DESCRIPTION OF THE TASK =>
Give the entries again exactly, without pictures.

AVAILABLE RECORDS START

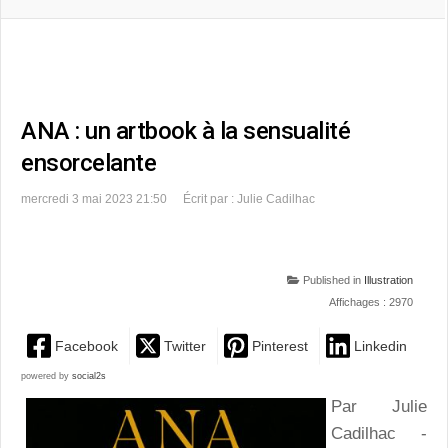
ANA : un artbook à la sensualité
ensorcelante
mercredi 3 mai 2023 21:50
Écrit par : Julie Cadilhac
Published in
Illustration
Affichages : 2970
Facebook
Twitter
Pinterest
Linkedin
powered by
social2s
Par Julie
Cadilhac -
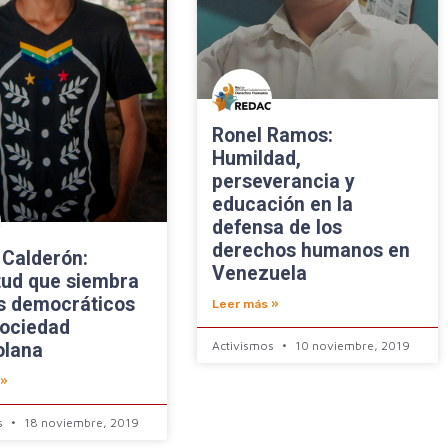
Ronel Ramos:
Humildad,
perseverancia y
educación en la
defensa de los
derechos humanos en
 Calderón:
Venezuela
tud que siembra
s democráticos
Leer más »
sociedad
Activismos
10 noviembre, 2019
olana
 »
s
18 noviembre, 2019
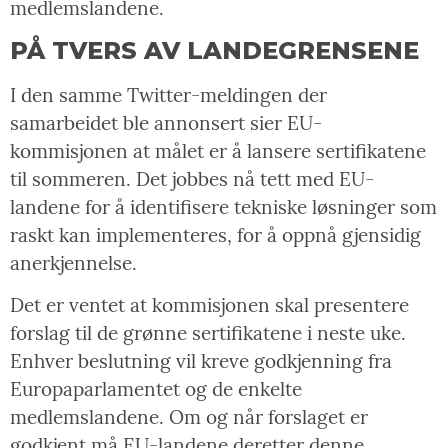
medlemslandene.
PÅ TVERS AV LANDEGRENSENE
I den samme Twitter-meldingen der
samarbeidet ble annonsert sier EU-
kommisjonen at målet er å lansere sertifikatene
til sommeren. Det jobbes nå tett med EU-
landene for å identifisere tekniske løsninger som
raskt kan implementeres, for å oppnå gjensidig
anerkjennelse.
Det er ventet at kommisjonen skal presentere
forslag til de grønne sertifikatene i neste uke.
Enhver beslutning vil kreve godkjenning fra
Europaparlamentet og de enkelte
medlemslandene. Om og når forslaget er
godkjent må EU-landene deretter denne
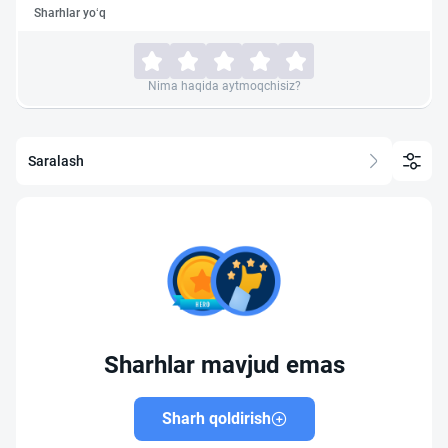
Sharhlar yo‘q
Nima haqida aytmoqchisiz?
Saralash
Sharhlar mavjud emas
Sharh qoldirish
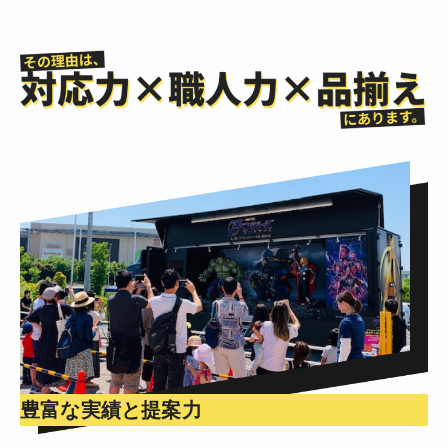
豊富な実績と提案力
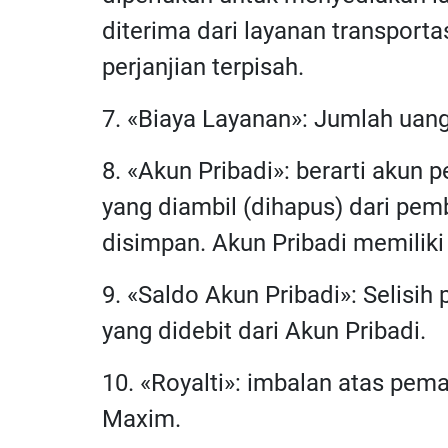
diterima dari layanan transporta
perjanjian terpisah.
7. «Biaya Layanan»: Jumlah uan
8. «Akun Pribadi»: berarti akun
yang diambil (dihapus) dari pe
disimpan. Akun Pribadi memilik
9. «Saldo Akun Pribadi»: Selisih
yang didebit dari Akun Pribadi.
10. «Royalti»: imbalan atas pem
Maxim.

AVAILABLE RECORDS END

FINAL ANSWER =>
ANA : un artbook à la sensualité
ensorcelante
mercredi 3 mai 2023 21:50
Écrit par : Julie Cadilhac
Published in
Illustration
Affichages : 2970
Facebook
Twitter
Pinterest
Linkedin
powered by
social2s
Par Julie
Cadilhac -
Ronel Ramos:
Humildad,
perseverancia y
educación en la
defensa de los
derechos humanos en
 Calderón:
Venezuela
tud que siembra
s democráticos
Leer más »
sociedad
Activismos
10 noviembre, 2019
olana
 »
s
18 noviembre, 2019
medlemslandene.
PÅ TVERS AV LANDEGRENSENE
I den samme Twitter-meldingen der
samarbeidet ble annonsert sier EU-
kommisjonen at målet er å lansere sertifikatene
til sommeren. Det jobbes nå tett med EU-
landene for å identifisere tekniske løsninger som
raskt kan implementeres, for å oppnå gjensidig
anerkjennelse.
Det er ventet at kommisjonen skal presentere
forslag til de grønne sertifikatene i neste uke.
Enhver beslutning vil kreve godkjenning fra
Europaparlamentet og de enkelte
medlemslandene. Om og når forslaget er
godkjent må EU-landene deretter denne
Sharhlar yo‘q
Nima haqida aytmoqchisiz?
Saralash
Sharhlar mavjud emas
Sharh qoldirish
豊富な実績と提案力
diterima dari layanan transporta
perjanjian terpisah.
7. «Biaya Layanan»: Jumlah uan
8. «Akun Pribadi»: berarti akun
yang diambil (dihapus) dari pe
disimpan. Akun Pribadi memilik
9. «Saldo Akun Pribadi»: Selisih
yang didebit dari Akun Pribadi.
10. «Royalti»: imbalan atas pem
Maxim.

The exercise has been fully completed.